*** SOURCE INFORMATION ***

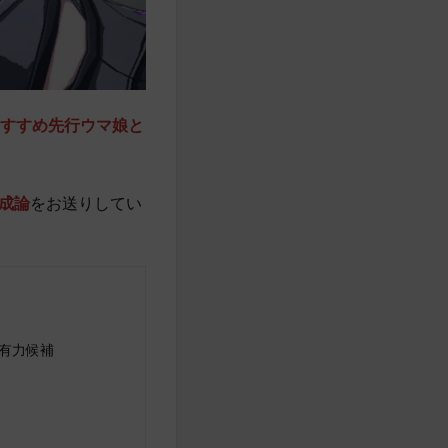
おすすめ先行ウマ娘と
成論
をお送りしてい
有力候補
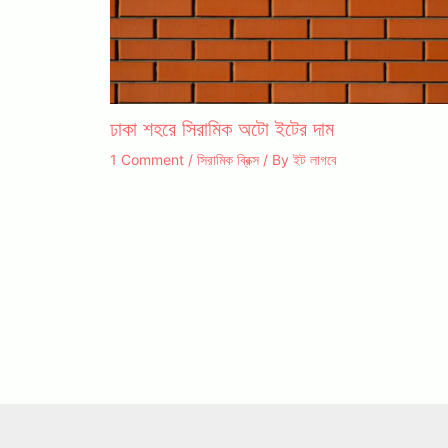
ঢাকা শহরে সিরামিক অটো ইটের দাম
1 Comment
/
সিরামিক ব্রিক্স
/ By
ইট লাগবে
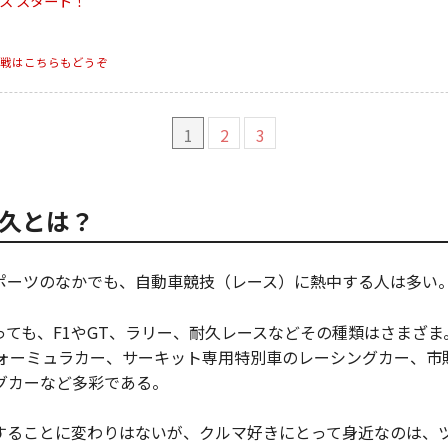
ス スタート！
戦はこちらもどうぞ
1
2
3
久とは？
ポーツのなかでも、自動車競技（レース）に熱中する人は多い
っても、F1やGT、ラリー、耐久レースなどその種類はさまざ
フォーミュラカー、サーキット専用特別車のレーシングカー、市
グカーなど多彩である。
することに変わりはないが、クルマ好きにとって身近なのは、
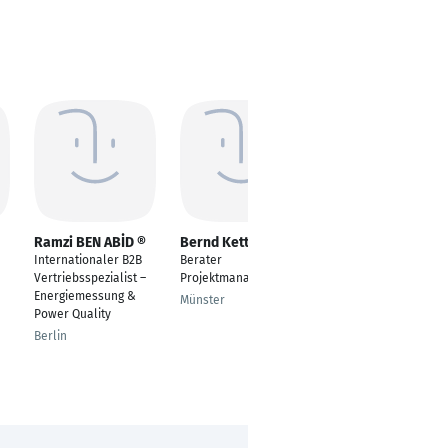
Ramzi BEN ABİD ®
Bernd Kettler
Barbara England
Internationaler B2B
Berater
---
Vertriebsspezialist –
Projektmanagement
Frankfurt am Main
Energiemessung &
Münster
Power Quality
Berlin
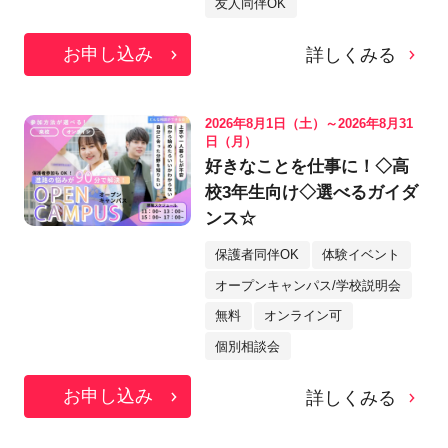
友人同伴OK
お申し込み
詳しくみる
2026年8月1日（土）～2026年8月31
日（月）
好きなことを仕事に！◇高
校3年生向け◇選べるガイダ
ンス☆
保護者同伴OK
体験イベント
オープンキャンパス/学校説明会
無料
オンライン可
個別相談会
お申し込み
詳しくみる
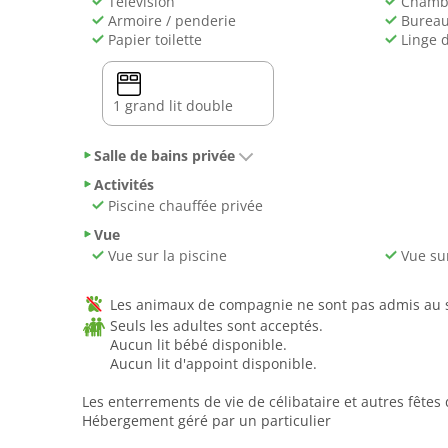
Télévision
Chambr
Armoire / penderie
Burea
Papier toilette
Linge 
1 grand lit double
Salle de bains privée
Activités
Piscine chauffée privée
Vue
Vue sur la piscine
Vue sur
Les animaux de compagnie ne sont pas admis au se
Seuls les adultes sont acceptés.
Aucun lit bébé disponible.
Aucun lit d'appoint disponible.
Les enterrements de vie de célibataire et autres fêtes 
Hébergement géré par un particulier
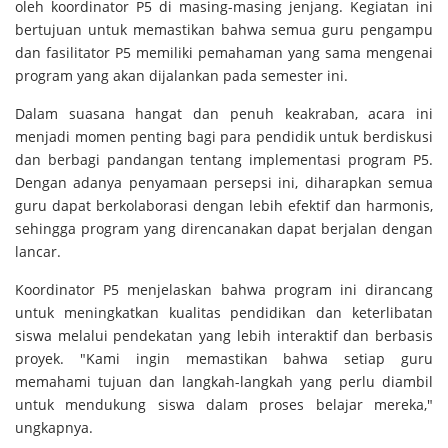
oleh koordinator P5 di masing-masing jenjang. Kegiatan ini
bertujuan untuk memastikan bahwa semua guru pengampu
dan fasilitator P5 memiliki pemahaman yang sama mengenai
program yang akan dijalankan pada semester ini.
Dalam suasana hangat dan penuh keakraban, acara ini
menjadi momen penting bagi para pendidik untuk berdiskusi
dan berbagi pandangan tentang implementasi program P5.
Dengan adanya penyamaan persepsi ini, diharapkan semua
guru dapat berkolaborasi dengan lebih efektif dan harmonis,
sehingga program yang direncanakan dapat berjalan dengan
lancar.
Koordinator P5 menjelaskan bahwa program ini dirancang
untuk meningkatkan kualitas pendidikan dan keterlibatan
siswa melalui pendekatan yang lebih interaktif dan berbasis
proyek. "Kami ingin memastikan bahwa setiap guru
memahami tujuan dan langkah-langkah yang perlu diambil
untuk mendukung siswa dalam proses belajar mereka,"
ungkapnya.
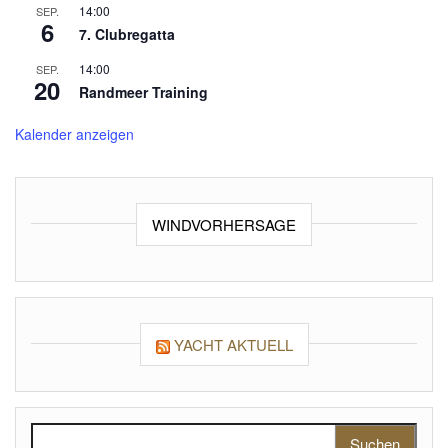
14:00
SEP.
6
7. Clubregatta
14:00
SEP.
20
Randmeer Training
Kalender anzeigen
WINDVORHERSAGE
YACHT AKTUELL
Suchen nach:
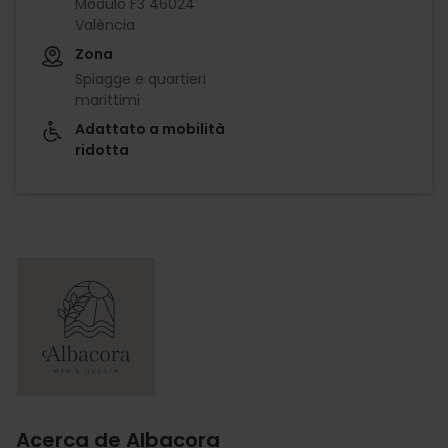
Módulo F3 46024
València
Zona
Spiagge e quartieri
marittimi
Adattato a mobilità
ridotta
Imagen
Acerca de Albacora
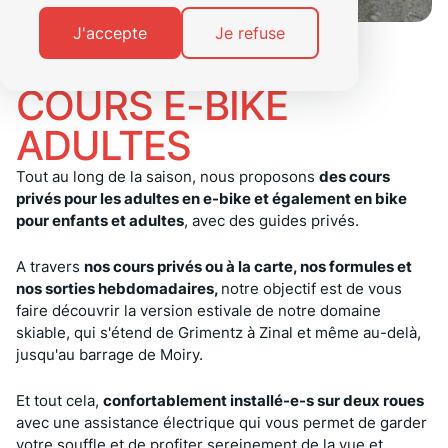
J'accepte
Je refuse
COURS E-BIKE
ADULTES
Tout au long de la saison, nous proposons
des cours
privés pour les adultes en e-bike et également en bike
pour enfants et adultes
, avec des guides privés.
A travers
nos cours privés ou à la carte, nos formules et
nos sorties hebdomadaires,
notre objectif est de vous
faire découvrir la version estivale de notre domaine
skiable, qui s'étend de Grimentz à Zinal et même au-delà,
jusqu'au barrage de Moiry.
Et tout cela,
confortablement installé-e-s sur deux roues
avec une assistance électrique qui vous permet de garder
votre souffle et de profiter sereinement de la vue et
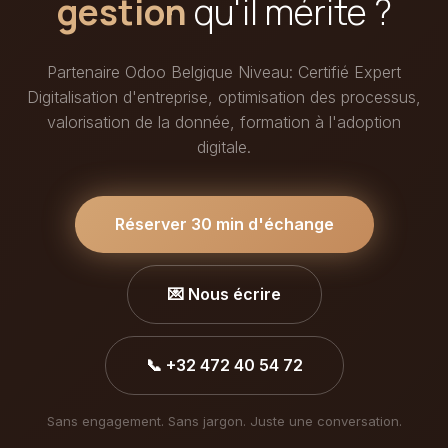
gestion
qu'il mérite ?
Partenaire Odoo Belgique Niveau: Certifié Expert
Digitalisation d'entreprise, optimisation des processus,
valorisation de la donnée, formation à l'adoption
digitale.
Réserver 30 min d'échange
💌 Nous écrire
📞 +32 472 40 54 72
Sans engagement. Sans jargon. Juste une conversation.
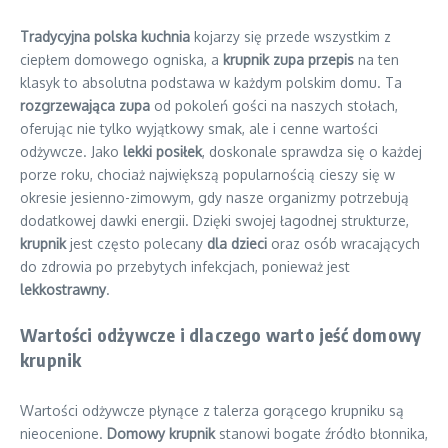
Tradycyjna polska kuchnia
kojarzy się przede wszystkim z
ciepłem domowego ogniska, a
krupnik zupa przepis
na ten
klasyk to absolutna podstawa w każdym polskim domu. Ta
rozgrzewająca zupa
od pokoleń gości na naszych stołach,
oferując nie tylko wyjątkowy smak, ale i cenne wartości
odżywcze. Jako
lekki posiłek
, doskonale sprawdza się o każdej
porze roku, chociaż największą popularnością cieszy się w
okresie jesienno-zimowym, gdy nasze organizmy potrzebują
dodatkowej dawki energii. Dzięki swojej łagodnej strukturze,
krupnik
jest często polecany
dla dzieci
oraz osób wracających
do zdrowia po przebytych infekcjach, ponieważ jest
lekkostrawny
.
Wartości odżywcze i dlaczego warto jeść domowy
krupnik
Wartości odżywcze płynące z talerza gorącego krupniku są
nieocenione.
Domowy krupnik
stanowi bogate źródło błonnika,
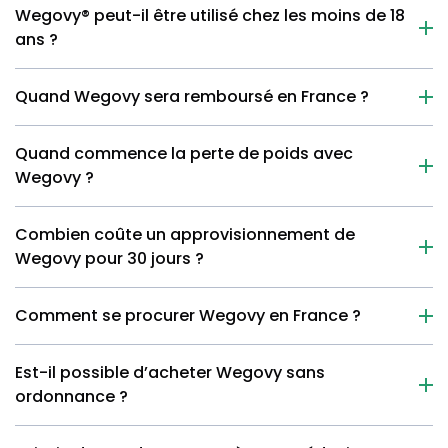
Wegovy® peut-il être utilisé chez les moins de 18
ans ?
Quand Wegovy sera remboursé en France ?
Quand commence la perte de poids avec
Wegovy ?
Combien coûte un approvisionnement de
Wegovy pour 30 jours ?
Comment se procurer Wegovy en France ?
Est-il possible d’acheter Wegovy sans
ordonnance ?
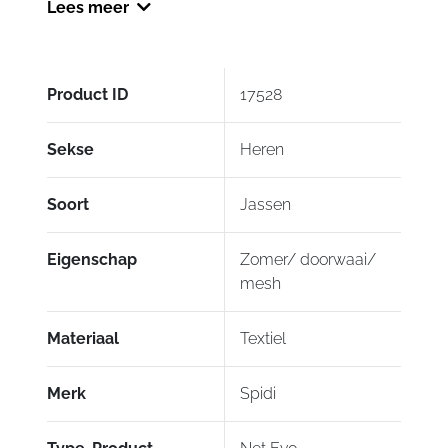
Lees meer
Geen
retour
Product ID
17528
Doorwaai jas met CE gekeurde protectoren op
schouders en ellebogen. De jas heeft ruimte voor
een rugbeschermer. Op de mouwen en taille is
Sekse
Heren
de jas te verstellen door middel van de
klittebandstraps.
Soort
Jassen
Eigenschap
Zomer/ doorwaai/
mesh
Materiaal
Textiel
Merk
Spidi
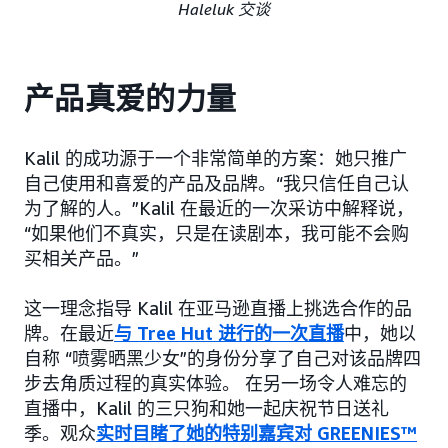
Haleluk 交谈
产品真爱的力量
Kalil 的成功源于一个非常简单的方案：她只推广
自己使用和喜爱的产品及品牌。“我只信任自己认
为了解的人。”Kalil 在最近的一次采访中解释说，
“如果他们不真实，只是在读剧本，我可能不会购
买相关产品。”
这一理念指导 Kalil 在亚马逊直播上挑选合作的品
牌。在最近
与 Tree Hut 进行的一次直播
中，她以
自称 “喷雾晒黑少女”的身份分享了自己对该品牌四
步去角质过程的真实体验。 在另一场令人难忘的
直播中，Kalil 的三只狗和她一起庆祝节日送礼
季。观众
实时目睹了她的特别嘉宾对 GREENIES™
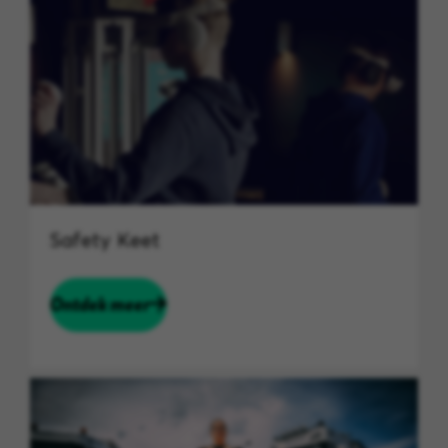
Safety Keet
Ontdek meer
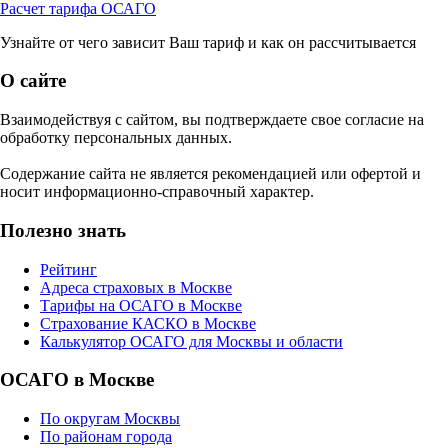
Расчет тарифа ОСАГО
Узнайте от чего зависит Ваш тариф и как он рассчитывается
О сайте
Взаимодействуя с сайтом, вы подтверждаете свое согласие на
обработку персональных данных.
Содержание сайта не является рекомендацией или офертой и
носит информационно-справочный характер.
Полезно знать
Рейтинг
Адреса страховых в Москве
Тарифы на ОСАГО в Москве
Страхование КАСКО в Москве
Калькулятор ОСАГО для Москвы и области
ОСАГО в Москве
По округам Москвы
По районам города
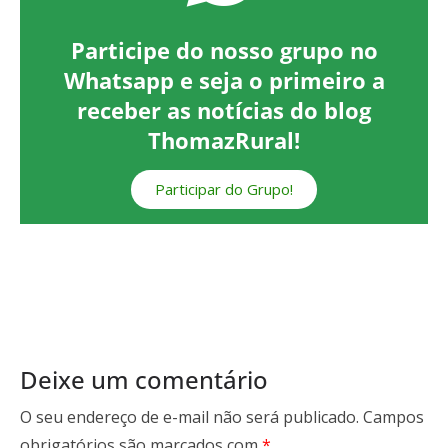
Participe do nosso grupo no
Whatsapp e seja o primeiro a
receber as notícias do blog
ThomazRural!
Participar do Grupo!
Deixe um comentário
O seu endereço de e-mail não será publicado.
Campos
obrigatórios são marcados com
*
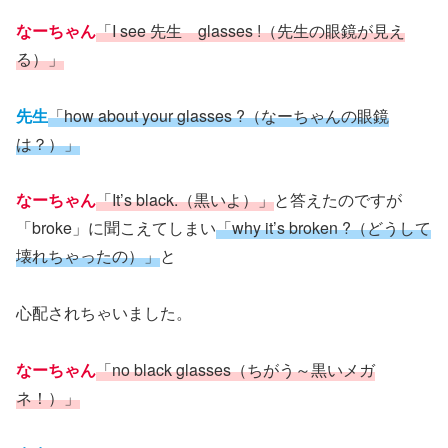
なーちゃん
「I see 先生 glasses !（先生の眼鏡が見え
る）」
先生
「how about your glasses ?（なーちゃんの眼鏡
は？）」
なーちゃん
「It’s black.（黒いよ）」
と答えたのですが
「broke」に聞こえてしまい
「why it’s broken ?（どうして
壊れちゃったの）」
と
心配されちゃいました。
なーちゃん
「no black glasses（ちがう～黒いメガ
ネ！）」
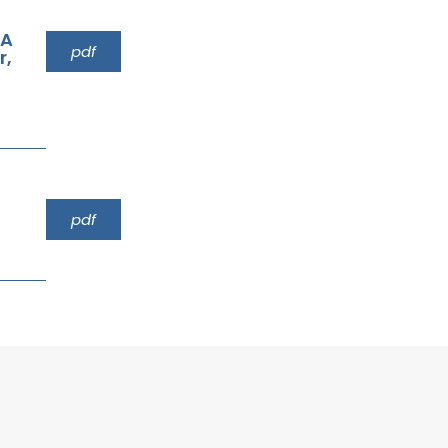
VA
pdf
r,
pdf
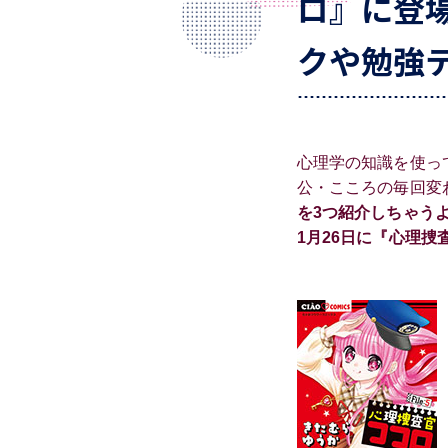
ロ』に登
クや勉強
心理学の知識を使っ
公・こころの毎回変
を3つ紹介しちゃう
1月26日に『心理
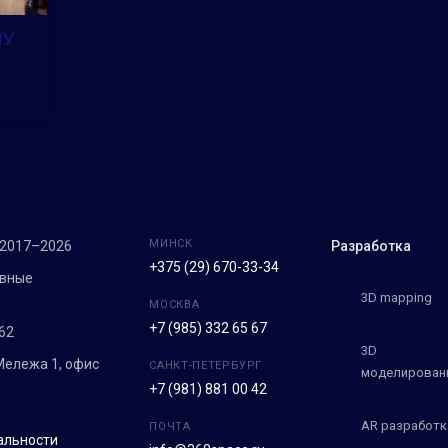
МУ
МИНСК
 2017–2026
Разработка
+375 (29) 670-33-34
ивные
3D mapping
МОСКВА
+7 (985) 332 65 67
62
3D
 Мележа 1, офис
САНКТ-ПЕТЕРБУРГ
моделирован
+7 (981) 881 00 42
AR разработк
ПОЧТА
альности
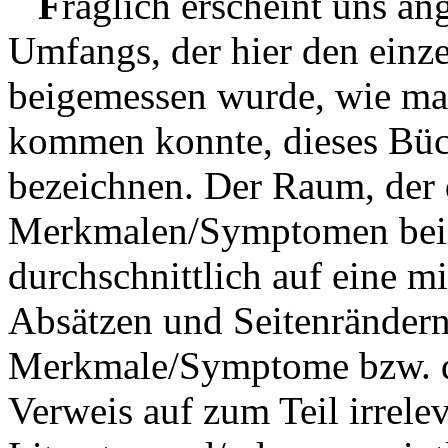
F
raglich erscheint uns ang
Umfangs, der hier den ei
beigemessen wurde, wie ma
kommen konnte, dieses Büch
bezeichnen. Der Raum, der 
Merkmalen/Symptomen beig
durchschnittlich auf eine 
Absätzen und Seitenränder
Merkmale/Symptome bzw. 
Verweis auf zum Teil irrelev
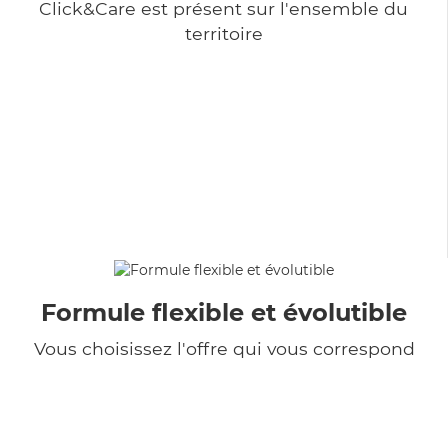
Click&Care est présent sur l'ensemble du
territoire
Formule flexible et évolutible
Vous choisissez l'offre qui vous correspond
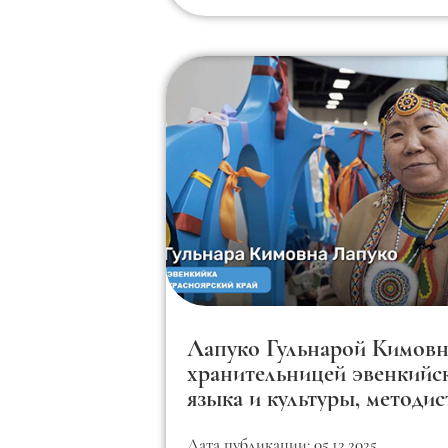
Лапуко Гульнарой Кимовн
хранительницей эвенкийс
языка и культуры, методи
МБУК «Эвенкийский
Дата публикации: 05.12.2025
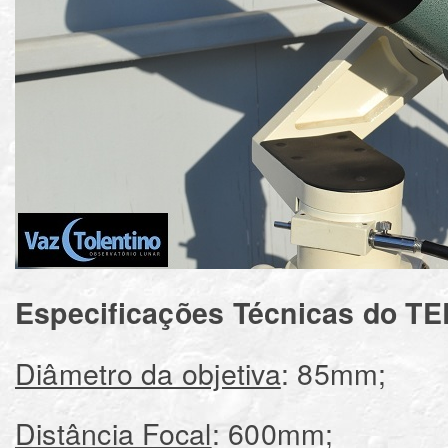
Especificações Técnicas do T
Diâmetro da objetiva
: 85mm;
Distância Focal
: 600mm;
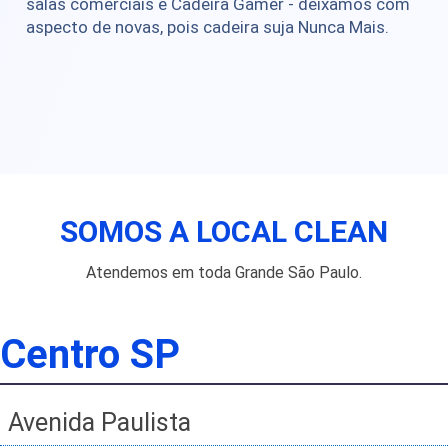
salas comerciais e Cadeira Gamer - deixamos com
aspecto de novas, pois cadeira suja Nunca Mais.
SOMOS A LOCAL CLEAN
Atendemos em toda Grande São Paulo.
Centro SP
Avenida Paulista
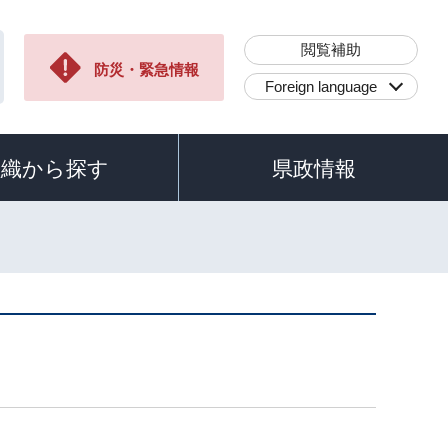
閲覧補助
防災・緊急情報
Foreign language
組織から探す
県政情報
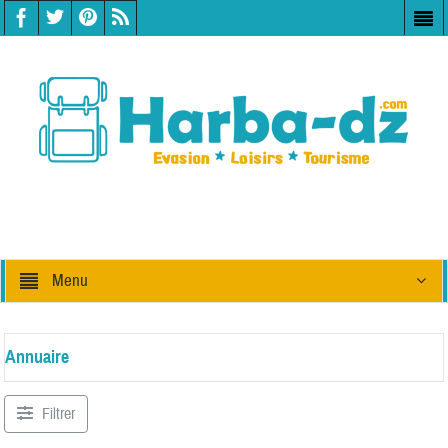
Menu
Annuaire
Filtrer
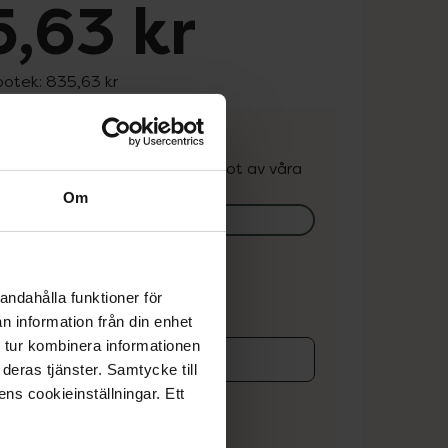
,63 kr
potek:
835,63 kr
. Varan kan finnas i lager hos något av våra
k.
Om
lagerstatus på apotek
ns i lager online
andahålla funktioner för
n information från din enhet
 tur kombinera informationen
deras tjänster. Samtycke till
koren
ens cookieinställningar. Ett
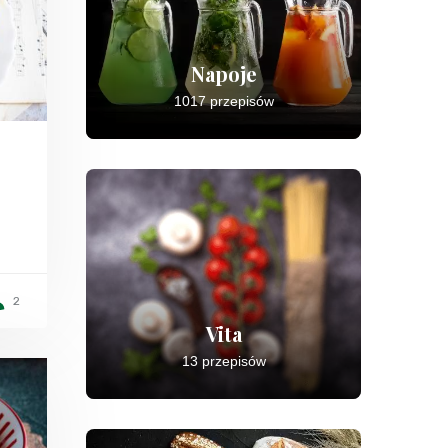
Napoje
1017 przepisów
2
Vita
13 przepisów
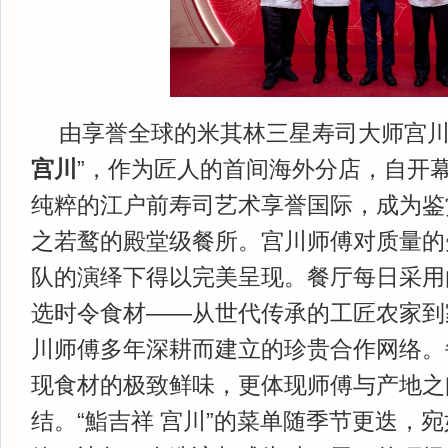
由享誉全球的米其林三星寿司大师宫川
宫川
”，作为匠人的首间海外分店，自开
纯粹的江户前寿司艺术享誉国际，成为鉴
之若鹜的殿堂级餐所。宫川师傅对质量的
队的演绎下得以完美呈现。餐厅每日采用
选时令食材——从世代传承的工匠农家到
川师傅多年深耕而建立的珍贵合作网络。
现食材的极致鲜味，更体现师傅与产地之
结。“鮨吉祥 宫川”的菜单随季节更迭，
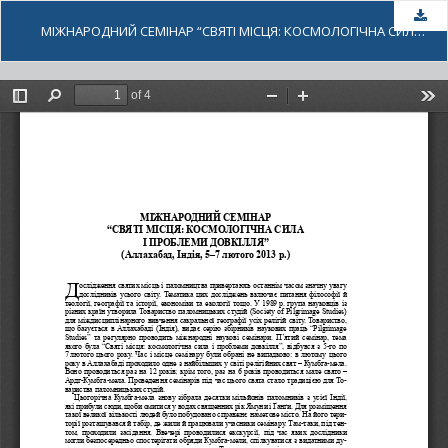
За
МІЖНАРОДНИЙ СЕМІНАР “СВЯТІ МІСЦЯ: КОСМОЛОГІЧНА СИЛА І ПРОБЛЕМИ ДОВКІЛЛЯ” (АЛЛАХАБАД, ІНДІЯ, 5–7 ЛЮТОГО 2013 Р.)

*** End of SOURCE INFORMATION ***

- AIM OF THE EXERCISE -
In the listing above, find the line holding "Participe do nosso grupo no" and the line holding "ns i lager online". Reproduce those two lines and all between them exactly, leaving out pictures.

- WRITTEN ANSWER -
Participe do nosso grupo no
Whatsapp e seja o primeiro a
receber as notícias do blog
ThomazRural!
Participar do Grupo!
Deixe um comentário
O seu endereço de e-mail não será publicado.
Campos
obrigatórios são marcados com
*
なーちゃん
「I see 先生 glasses !（先生の眼鏡が見え
る）」
先生
「how about your glasses ?（なーちゃんの眼鏡
は？）」
なーちゃん
「It’s black.（黒いよ）」
と答えたのですが
「broke」に聞こえてしまい
「why it’s broken ?（どうして
壊れちゃったの）」
と
心配されちゃいました。
なーちゃん
「no black glasses（ちがう～黒いメガ
ネ！）」
VA
pdf
r,
pdf
ロ』に登
クや勉強
心理学の知識を使っ
公・こころの毎回変
を3つ紹介しちゃう
1月26日に『心理
МУ
МИНСК
 2017–2026
Разработка
+375 (29) 670-33-34
ивные
3D mapping
МОСКВА
+7 (985) 332 65 67
62
3D
 Мележа 1, офис
САНКТ-ПЕТЕРБУРГ
моделирован
+7 (981) 881 00 42
AR разработк
ПОЧТА
альности
F
raglich erscheint uns ang
Umfangs, der hier den ei
beigemessen wurde, wie ma
kommen konnte, dieses Büch
bezeichnen. Der Raum, der 
Merkmalen/Symptomen beig
durchschnittlich auf eine 
Absätzen und Seitenränder
Merkmale/Symptome bzw. 
Verweis auf zum Teil irrelev
Click&Care est présent sur l'ensemble du
territoire
Formule flexible et évolutible
Vous choisissez l'offre qui vous correspond
Лапуко Гульнарой Кимовн
хранительницей эвенкийс
языка и культуры, методи
МБУК «Эвенкийский
Дата публикации: 05.12.2025
Especificações Técnicas do T
Diâmetro da objetiva
: 85mm;
Distância Focal
: 600mm;
salas comerciais e Cadeira Gamer - deixamos com
aspecto de novas, pois cadeira suja Nunca Mais.
SOMOS A LOCAL CLEAN
Atendemos em toda Grande São Paulo.
Centro SP
Avenida Paulista
閲覧補助
防災・緊急情報
Foreign language
組織から探す
県政情報
Menu
Annuaire
Filtrer
,63 kr
potek:
835,63 kr
. Varan kan finnas i lager hos något av våra
k.
Om
lagerstatus på apotek
ns i lager online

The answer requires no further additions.